“他如何?”
棺材板不急着盖上,仲殇时转头又回屋去问询情况。
宁芷给人看了眼睛,擦洗掉脸上的脏污,早早便了事做,闻言叹了口气。
“没救了。不过……”她话风一转,盯着进来坐在榻边的人上下扫了一眼,“你俩谁先死倒是没有定数。”
仲殇时轻笑一声,并不介意她言语中的唐突。
字字句句说的都是实话,偏是实话最残忍,最伤人。
“那就劳烦着宁神医多吊吊他的命吧。
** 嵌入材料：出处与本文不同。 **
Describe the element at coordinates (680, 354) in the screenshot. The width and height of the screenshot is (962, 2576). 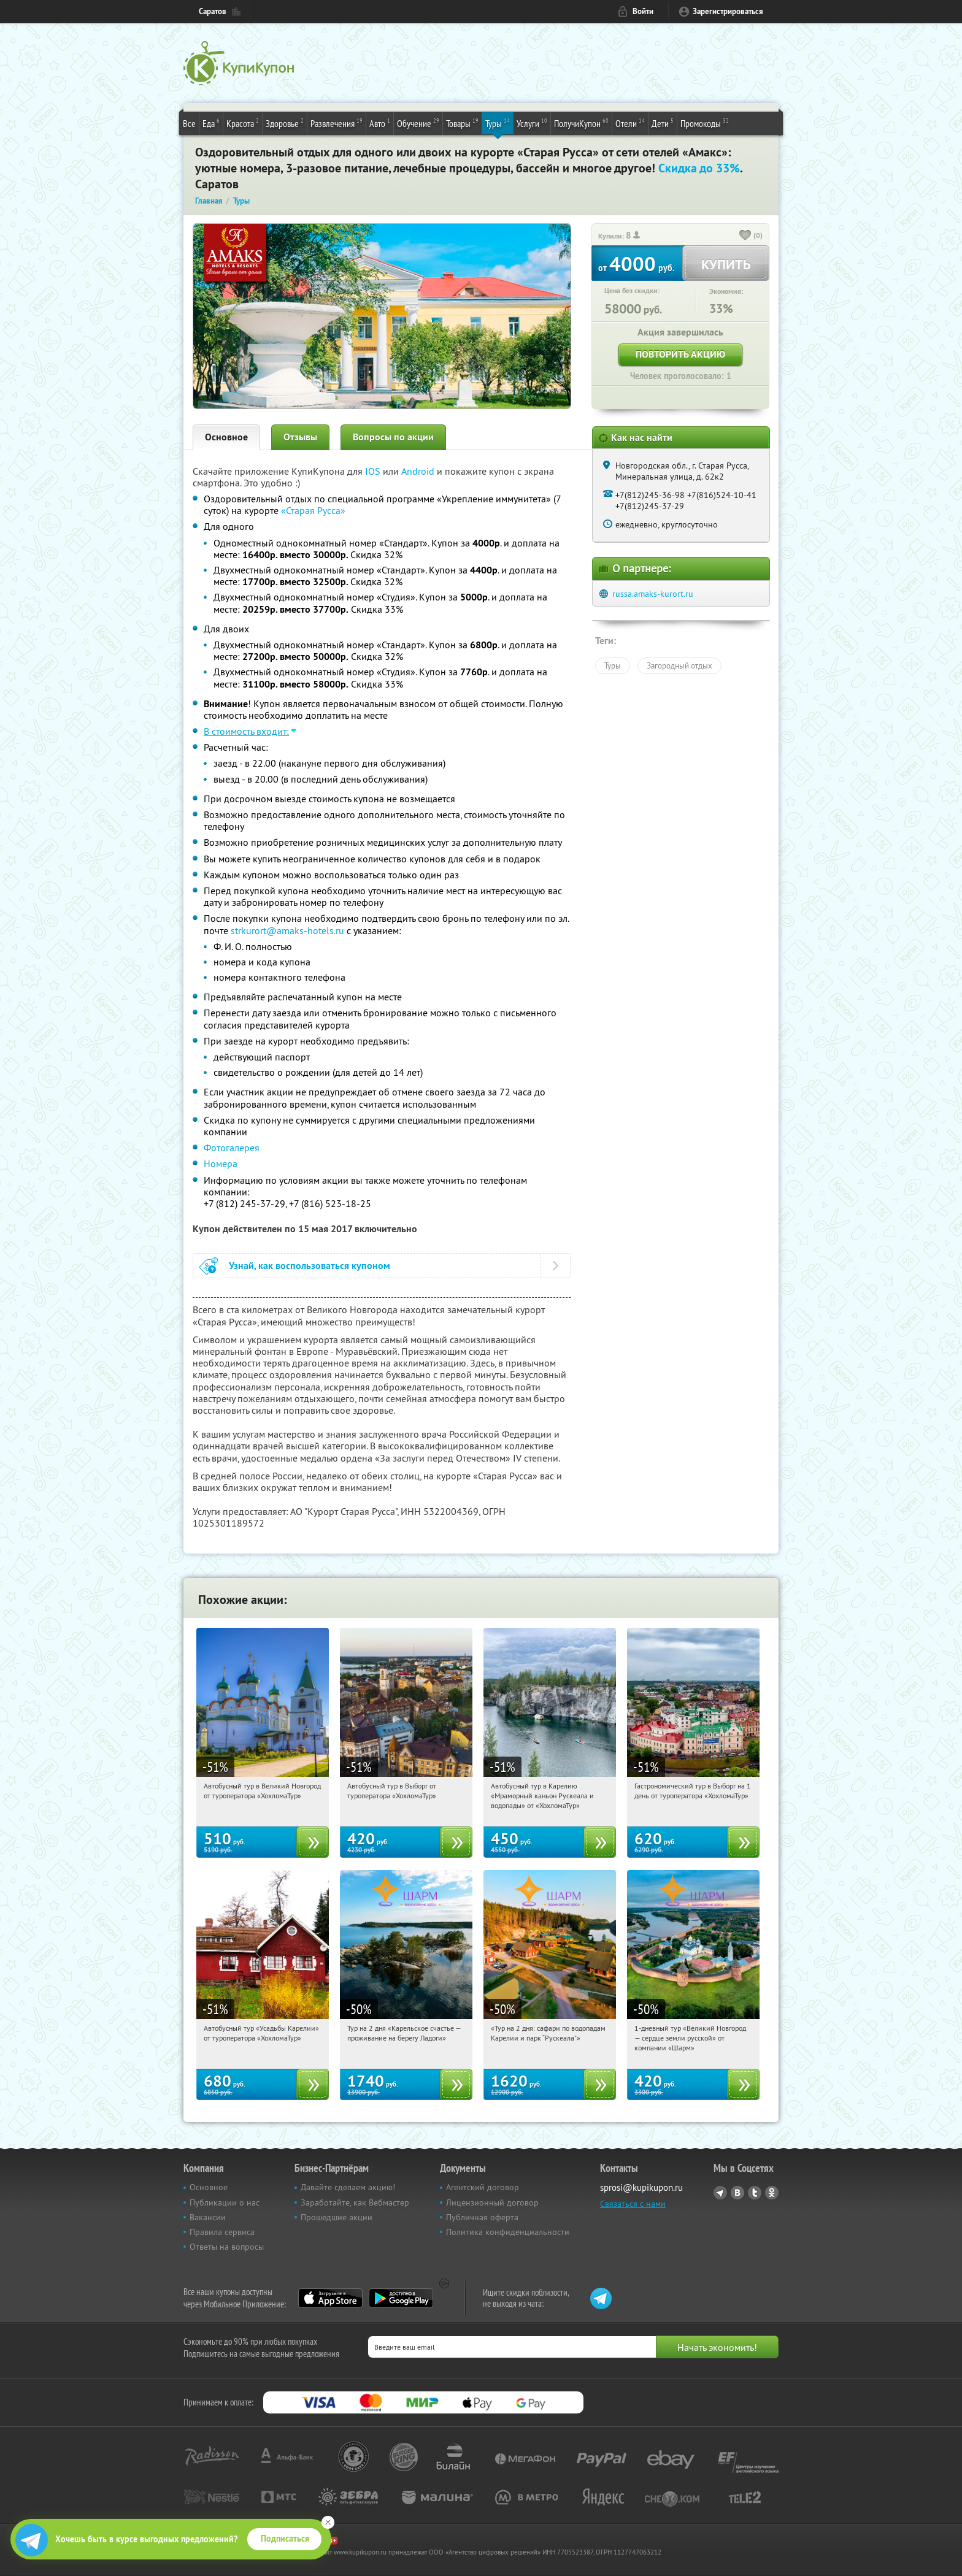
I see `Повторить акцию` at that location.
”
宁芷摆手,甩过去一张写满药方的纸,仲殇时没接,任由它飘落到地上。
“这次得劳烦您带他走了,药方不必开给我。”
宁芷皱起眉头。
“凭什……?”
怒目而视,看到的依旧是那冰冷不近人情的假面,宁芷一下哑火,话到嘴边却卡了壳。
“你……”
“宁神医神通广大,”仲殇时把手伸进那人身上盖着的厚实的被子里,摸索到一只伤痕累累的手,轻柔包裹进自己掌心。
一点点揉搓,摩挲,直到冰冷的手恢复了一点暖意。
“此去一别,恐再见面就是来世,本宫带上得他更多一个拖累。”
“我知杏林始终中立,只是人在江湖,却难独善其身。”
“你威胁我?”
“不敢。”仲殇时敛了视线去看那人昏睡中的眉眼。一寸寸光顾,描摹,直到悉数刻进心里,再难割舍,也不肯收回视线。
“是本宫想欠你个人情。”
这人从始至终高高在上,连求人帮忙也是理所当然的模样。
她在江湖,最怕的就是麻烦。只她并非天上的仙人,尘世走一遭做不到片叶不沾身。
“都要死的人了,你的人情于我无用。”
宁芷嫌弃的撇了撇嘴,停顿几息继续问了下去。
“你就舍得?”“舍不得也得舍。”
“若我不答应呢?”“那本宫的小九只好先一步去阎王殿等本宫了。”
宁芷气笑出声,最终却还是软了口风。
“你最好快点回来接他,不然我早晚给他丢到山崖下去,叫他灵魂回不去家。”
医者,救死扶伤。仲殇时说到做到要当着她的面杀她的病人,宁芷自然不应。
只是,仲殇时她拦不住。
这世间诸般病痛,唯有心病最难医。
第一次见面,她就看出了仲殇时身上的端倪。
他该是被不知什么人种上了控制情爱的蛊,生机与蛊虫纠缠,就看是他的心先被吃干抹净,还是他先拿命换回了他的情。
各有各的好,各有各的债,合在一起就是个无解的局。
深入骨髓,药石无医。
“多谢。”仲殇时却先是道了谢,请她移步门外稍候。
“仲宫主,”宁芷走到门口,却还是忍不住多嘴问了句。
“他没有背叛,是吗?”
“是。”
肯定的,没有任何犹疑的,脱口而出的答案。可榻上的人却没有听见他沉冤昭雪的赦免。
万事难两全。
“那你……”
“我从前不记得自己做过什么,如今记得了。”
仲殇时不想为自己开脱,可这是他唯一能与榻上人再续前缘能用的理由。
想来那种情蛊的人也没料到他动心的对象会是个男人,连掩藏记忆的手法都有残缺,才叫他钻了空子,再度想起自己的恶劣残忍。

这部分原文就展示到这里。